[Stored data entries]
•••
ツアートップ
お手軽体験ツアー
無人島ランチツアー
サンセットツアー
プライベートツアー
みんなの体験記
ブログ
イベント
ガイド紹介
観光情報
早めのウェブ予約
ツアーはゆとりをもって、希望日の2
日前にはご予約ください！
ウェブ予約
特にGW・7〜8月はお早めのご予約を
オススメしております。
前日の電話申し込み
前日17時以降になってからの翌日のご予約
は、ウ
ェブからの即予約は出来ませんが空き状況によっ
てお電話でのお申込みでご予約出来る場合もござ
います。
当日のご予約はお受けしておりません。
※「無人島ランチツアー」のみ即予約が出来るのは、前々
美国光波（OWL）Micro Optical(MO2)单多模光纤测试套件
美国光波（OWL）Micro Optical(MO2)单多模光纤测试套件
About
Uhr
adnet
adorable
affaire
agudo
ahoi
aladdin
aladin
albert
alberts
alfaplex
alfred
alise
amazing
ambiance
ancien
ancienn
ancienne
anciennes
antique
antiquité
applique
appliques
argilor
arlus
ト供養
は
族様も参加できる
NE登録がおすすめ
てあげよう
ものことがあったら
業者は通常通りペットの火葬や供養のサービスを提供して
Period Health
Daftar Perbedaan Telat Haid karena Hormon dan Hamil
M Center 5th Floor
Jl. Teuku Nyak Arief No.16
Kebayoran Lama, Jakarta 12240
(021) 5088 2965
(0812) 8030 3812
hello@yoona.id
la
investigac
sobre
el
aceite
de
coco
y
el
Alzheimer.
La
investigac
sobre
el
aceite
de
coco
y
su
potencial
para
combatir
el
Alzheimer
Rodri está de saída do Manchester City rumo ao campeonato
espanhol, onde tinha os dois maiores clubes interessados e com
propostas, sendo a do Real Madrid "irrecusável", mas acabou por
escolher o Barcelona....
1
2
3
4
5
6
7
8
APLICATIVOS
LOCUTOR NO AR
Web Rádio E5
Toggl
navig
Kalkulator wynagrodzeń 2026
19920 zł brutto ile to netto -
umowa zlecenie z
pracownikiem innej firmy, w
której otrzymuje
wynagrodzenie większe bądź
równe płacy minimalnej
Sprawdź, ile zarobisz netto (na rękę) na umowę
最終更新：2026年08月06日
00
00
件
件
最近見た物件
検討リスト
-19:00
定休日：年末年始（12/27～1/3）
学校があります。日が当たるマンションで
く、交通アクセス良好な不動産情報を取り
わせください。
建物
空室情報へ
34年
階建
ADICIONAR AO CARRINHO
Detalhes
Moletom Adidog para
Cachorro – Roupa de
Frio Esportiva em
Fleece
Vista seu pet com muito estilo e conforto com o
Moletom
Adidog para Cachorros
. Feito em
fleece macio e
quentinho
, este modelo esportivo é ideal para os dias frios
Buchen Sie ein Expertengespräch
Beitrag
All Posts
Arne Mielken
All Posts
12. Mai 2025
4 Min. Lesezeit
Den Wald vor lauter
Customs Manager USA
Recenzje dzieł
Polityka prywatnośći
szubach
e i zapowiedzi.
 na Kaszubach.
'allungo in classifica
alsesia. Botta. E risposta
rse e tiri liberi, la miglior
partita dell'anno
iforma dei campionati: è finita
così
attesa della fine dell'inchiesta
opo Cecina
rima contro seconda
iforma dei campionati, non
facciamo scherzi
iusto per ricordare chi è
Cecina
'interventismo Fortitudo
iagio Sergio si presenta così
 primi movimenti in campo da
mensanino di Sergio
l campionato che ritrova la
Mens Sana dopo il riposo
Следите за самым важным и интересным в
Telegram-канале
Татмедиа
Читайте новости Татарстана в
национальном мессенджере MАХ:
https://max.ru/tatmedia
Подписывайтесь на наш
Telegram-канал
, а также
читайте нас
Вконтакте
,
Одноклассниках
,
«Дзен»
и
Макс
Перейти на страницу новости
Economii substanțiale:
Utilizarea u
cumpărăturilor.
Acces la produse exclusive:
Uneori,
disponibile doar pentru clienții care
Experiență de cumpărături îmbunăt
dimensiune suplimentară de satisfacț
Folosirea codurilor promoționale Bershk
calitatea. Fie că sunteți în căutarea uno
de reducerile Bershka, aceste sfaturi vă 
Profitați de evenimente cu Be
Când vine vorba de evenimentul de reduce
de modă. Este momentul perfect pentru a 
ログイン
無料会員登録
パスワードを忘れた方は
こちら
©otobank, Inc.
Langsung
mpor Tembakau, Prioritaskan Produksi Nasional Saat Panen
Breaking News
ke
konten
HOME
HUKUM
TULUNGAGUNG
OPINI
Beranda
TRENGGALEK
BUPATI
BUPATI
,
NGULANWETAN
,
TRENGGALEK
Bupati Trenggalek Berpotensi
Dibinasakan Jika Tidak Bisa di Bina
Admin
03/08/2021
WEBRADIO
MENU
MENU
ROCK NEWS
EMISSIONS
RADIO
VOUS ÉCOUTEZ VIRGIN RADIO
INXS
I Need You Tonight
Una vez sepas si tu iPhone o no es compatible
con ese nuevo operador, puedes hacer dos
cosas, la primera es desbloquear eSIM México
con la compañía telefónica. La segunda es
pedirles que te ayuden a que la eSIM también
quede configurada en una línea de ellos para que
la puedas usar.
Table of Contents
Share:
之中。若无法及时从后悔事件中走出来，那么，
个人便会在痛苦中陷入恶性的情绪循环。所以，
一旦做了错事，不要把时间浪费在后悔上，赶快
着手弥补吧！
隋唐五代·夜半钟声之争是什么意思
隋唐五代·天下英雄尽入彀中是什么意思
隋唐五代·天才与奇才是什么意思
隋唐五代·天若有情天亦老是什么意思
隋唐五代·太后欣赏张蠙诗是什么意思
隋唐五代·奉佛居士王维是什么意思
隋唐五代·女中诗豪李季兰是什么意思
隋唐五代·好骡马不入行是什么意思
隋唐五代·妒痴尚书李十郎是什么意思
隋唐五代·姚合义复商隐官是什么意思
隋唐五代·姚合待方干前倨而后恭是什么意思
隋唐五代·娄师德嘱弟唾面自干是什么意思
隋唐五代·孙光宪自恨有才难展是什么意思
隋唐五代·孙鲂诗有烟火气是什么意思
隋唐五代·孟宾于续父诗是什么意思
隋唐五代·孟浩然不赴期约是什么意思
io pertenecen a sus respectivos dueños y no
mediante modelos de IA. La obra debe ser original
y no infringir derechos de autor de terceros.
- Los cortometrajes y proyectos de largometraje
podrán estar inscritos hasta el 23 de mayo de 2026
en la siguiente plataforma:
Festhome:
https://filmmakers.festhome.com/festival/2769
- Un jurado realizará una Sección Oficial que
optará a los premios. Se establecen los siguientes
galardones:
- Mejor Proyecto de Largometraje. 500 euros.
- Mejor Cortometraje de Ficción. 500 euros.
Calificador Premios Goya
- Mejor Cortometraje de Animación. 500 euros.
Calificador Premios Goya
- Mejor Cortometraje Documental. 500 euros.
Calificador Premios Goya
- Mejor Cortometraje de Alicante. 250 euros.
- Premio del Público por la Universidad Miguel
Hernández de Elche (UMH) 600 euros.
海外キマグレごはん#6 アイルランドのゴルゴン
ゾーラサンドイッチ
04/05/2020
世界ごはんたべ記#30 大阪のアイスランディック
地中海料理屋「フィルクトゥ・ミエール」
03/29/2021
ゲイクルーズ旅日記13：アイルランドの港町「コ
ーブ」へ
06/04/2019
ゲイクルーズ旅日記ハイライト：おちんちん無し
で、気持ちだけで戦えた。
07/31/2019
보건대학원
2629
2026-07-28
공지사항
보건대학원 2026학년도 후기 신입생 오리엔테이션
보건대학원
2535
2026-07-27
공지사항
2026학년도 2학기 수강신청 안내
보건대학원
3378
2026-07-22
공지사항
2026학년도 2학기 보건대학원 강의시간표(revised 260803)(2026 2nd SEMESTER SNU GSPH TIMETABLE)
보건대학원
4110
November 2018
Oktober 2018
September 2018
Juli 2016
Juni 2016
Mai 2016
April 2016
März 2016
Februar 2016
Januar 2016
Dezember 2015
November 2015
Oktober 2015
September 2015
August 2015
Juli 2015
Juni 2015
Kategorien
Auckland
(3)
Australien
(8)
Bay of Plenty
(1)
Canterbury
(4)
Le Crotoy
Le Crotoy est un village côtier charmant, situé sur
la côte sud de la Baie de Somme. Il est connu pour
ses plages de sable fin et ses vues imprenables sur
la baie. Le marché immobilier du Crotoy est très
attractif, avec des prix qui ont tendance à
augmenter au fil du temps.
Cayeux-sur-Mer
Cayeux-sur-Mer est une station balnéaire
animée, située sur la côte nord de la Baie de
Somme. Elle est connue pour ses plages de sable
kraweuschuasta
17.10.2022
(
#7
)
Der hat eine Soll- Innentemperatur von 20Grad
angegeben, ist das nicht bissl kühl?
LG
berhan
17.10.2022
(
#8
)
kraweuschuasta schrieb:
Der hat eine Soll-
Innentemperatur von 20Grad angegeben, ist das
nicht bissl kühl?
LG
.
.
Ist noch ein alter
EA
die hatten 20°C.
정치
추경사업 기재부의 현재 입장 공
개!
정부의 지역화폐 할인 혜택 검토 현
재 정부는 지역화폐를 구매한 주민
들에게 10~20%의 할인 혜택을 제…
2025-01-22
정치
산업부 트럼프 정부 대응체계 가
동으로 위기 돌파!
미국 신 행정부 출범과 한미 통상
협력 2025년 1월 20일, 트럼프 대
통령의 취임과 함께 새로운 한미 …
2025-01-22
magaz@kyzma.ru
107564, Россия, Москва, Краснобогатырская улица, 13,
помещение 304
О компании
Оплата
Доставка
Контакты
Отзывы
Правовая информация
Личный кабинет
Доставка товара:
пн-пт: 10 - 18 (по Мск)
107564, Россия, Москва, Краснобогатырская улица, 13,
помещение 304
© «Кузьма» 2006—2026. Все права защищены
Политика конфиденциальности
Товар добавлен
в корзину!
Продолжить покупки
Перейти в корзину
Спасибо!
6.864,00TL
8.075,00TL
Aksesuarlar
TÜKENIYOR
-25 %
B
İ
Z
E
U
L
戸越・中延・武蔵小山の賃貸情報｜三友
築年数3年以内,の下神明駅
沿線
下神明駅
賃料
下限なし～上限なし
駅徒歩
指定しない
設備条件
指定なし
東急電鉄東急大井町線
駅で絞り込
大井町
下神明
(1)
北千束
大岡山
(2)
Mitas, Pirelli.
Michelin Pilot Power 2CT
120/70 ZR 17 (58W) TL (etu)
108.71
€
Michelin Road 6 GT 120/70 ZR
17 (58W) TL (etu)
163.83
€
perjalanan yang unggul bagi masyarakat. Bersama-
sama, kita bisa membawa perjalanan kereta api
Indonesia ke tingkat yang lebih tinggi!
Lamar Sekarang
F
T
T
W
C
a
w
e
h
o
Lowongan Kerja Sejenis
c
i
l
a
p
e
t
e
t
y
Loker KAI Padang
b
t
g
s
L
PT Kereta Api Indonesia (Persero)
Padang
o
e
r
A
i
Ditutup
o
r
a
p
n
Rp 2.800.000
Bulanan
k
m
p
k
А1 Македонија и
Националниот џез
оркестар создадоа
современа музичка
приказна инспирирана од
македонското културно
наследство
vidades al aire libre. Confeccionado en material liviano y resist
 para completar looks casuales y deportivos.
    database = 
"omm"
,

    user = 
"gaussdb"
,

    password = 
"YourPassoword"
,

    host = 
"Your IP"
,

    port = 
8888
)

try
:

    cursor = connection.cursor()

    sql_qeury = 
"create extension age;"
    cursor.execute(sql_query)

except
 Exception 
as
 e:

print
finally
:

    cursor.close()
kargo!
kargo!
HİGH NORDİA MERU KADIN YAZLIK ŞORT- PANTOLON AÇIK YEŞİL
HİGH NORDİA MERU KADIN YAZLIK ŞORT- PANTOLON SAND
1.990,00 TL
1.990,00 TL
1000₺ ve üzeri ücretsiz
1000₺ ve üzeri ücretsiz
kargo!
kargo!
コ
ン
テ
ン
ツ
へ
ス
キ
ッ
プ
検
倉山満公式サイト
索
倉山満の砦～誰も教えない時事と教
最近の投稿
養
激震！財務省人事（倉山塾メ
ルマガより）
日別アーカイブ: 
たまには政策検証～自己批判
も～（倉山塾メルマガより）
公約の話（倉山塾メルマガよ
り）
•••
* _WORK TASK_
Looking only at the data above, say how many of its lines contain the string "Somme", and nothing more.

* _RESPONSE TO THIS EXERCISE_
2